Imagine a world where all the plastic we produce can be endlessly recycled. Where facilities exist to transform any type of plastic waste back into valuable raw materials, ready to be used again and again in a truly circular economy. This is the promise of advanced recycling technologies that are emerging around the globe.
Over 10 billion tonnes of plastic have been produced since the 1950s, with over 8 billion tonnes of that ending up as waste. Each year, the world generates 350 million additional tonnes of plastic waste. Much of this ends up in landfills, incinerators, or polluting our oceans and environment. Microplastics have infiltrated every corner of our planet and our bodies. We are literally consuming the plastic we throw away.
But advanced recycling offers us a path forward. Through chemical processes like pyrolysis, gasification, and solvolysis, dirty and mixed plastic waste can be broken down into its basic chemical building blocks. These can then be purified and remanufactured into new plastics that are identical to those made from fossil fuels. Except now, that plastic can be recycled over and over, without limit. Other valuable chemicals can also be recovered in the process.

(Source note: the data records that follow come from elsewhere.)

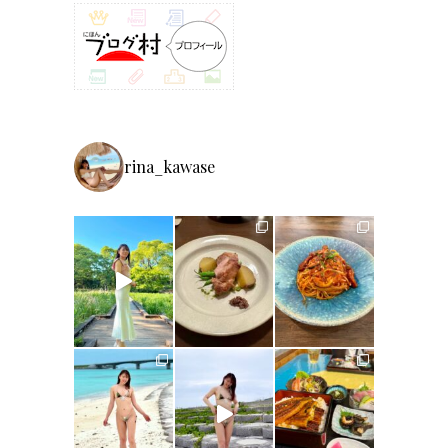
rina_kawase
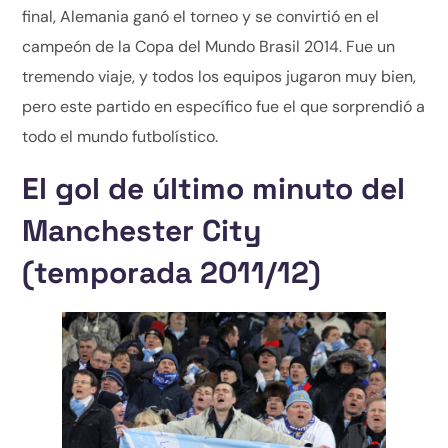
final, Alemania ganó el torneo y se convirtió en el
campeón de la Copa del Mundo Brasil 2014. Fue un
tremendo viaje, y todos los equipos jugaron muy bien,
pero este partido en específico fue el que sorprendió a
todo el mundo futbolístico.
El gol de último minuto del
Manchester City
(temporada 2011/12)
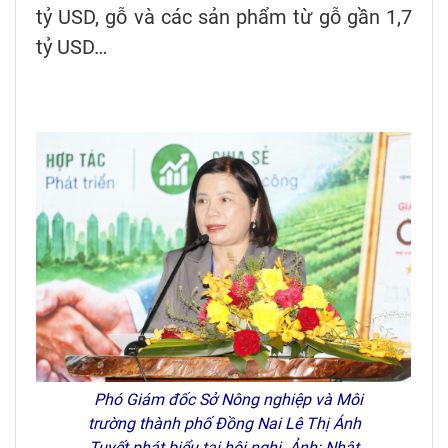
tỷ USD, gỗ và các sản phẩm từ gỗ gần 1,7
tỷ USD…
Phó Giám đốc Sở Nông nghiệp và Môi
trường thành phố Đồng Nai Lê Thị Ánh
Tuyết phát biểu tại hội nghị. Ảnh: Nhật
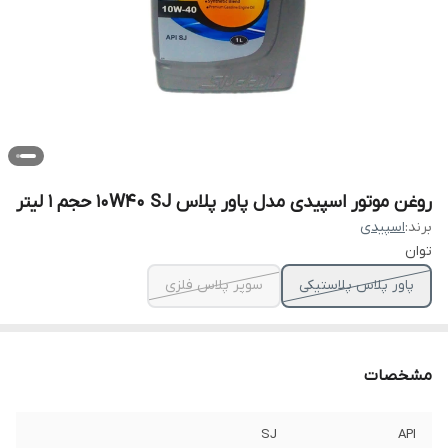
روغن موتور اسپیدی مدل پاور پلاس 10W40 SJ حجم 1 لیتر
برند:
اسپیدی
توان
پاور پلاس پلاستیکی
سوپر پلاس فلزی
مشخصات
SJ
API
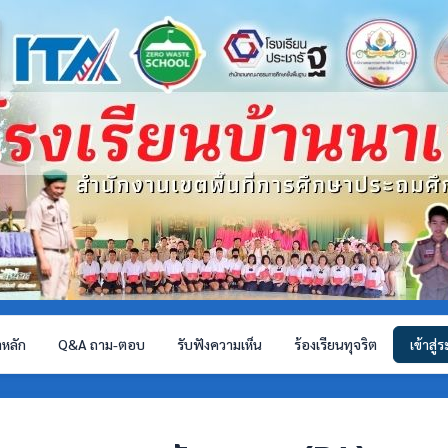
าหลัก
Q&A ถาม-ตอบ
รับฟังความเห็น
ร้องเรียนทุจริต
เข้าสู่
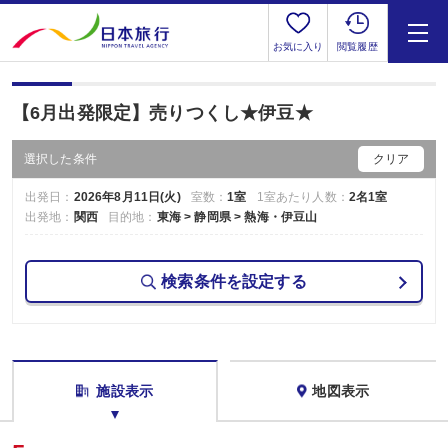
お気に入り
閲覧履歴
【6月出発限定】売りつくし★伊豆★
選択した条件
クリア
出発日：
2026年8月11日(火)
室数：
1室
1室あたり人数：
2名1室
出発地：
関西
目的地：
東海 > 静岡県 > 熱海・伊豆山
検索条件を設定する
施設表示
地図表示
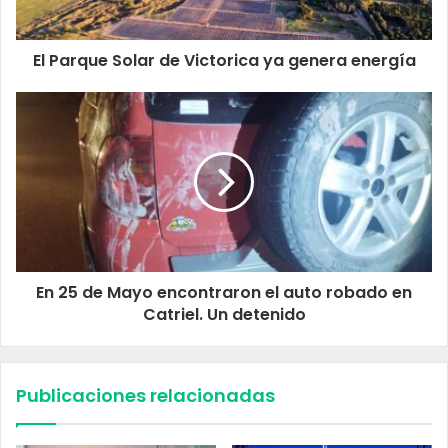
El Parque Solar de Victorica ya genera energía
En 25 de Mayo encontraron el auto robado en
Catriel. Un detenido
Publicaciones relacionadas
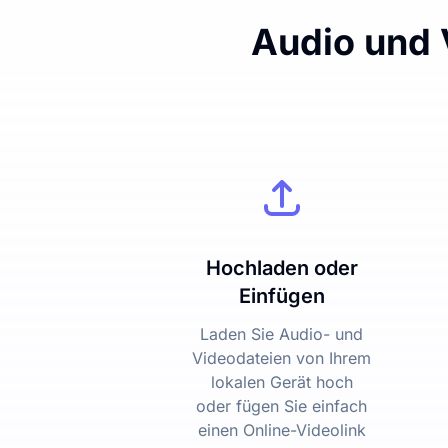
Audio und V
Hochladen oder
Einfügen
Laden Sie Audio- und
Videodateien von Ihrem
lokalen Gerät hoch
oder fügen Sie einfach
einen Online-Videolink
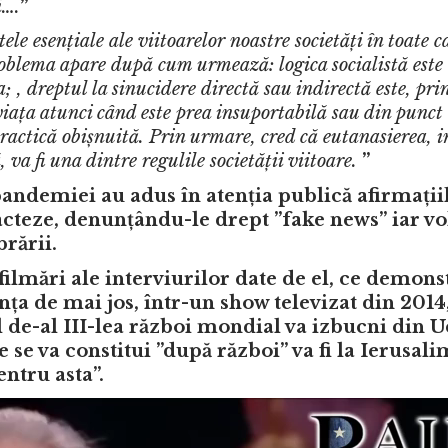
i….
”
le esențiale ale viitoarelor noastre societăți în toate c
problema apare după cum urmează: logica socialistă este 
; , dreptul la sinucidere directă sau indirectă este, pri
 viața atunci când este prea insuportabilă sau din punct
practică obișnuită. Prin urmare, cred că eutanasierea, i
 va fi una dintre regulile societății viitoare.
”
ndemiei au adus în atenția publică afirmațiil
etracteze, denunțându-le drept ”fake news” iar 
brării.
filmări ale interviurilor date de el, ce demons
nța de mai jos, într-un show televizat din 2014,
l de-al III-lea război mondial va izbucni din U
se va constitui ”după război” va fi la Ierusali
entru asta”.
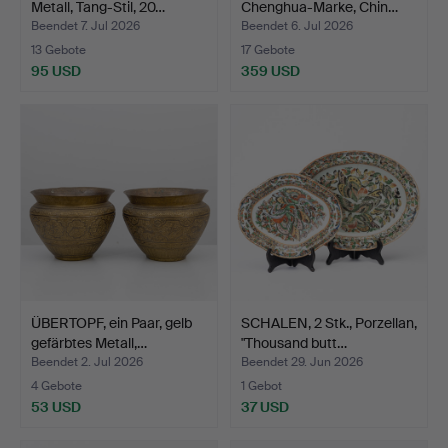
Metall, Tang-Stil, 20…
Chenghua-Marke, Chin…
Beendet 7. Jul 2026
Beendet 6. Jul 2026
13 Gebote
17 Gebote
95 USD
359 USD
ÜBERTOPF, ein Paar, gelb
SCHALEN, 2 Stk., Porzellan,
gefärbtes Metall,…
"Thousand butt…
Beendet 2. Jul 2026
Beendet 29. Jun 2026
4 Gebote
1 Gebot
53 USD
37 USD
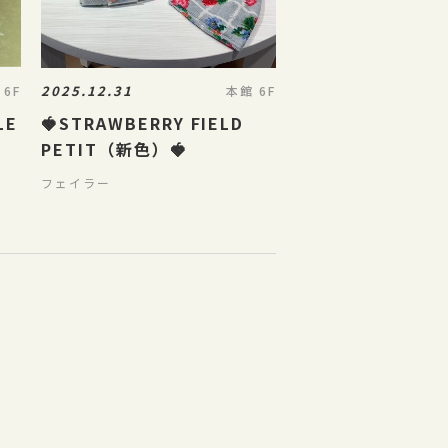
2025.12.31
 6F
本館 6F
LE
🍓STRAWBERRY FIELD
PETIT（新色）🍓
フェイラー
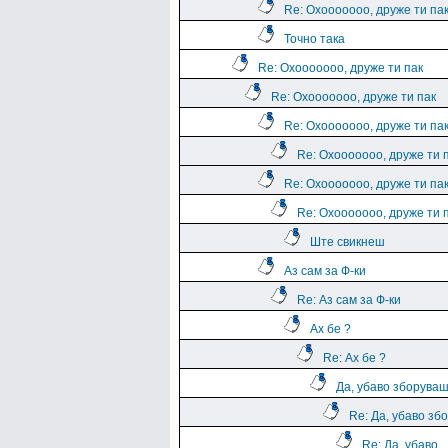
Re: Охооооооо, друже ти па
Точно така
Re: Охооооооо, друже ти пак
Re: Охооооооо, друже ти пак
Re: Охооооооо, друже ти па
Re: Охооооооо, друже ти 
Re: Охооооооо, друже ти па
Re: Охооооооо, друже ти 
Ште свикнеш
Аз сам за Ф-ки
Re: Аз сам за Ф-ки
Ах бе ?
Re: Ах бе ?
Да, убаво зборува
Re: Да, убаво зб
Re: Да, убаво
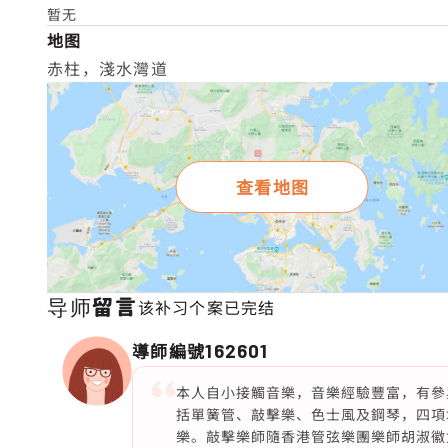
暂无
地图
赤柱，淺水灣道
查看地图
导师留言
该补习个案已完结
導師編號
162601
本人自小接觸音樂，音樂經驗豐富，有參
括單簧管、敲擊樂、色士風及鋼琴，四項
樂。敲擊樂師隨香港管弦樂團樂師胡淑徽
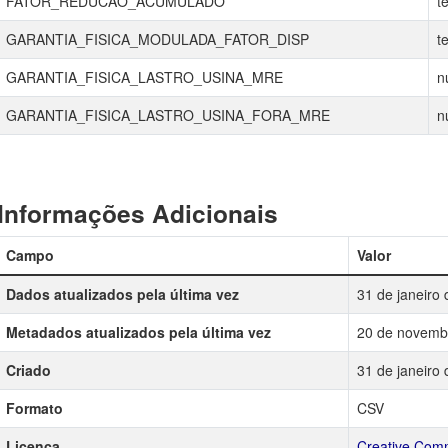
FATOR_REDUCAO_ACUMULADO
te
GARANTIA_FISICA_MODULADA_FATOR_DISP
te
GARANTIA_FISICA_LASTRO_USINA_MRE
n
GARANTIA_FISICA_LASTRO_USINA_FORA_MRE
n
Informações Adicionais
Campo
Valor
Dados atualizados pela última vez
31 de janeiro
Metadados atualizados pela última vez
20 de novemb
Criado
31 de janeiro
Formato
CSV
Licença
Creative Comm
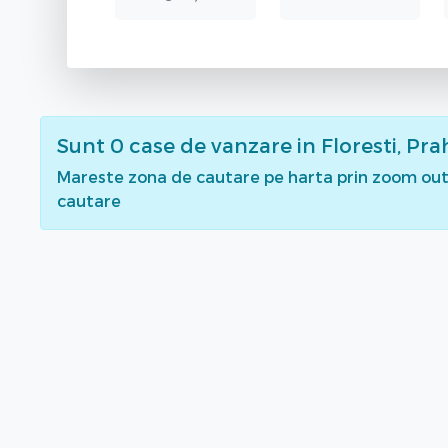
Sunt
0
case de vanzare
in Floresti, Pr
Mareste zona de cautare pe harta prin zoom out 
cautare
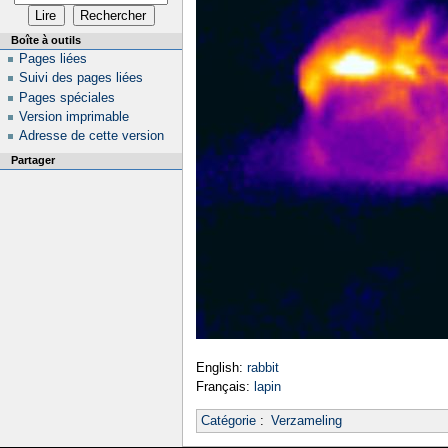
Boîte à outils
Pages liées
Suivi des pages liées
Pages spéciales
Version imprimable
Adresse de cette version
Partager
English:
rabbit
Français:
lapin
Catégorie
:
Verzameling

This is not a far-off dream, but a rapidly maturing suite of technologies. Over 100 advanced recycling projects are already operating or under development in Europe alone. The US has seen over $7 billion invested in this space since 2017. Major consumer brands are starting to put products in packaging made from these recycled plastics on store shelves. But to realize the full potential, we need coordinated global action. We need ambitious targets and policies to drive the adoption of advanced recycling and phase out virgin plastic production. We need support for further research and infrastructure development. And critically, we need to bring the public along, rebuilding trust in recycling systems.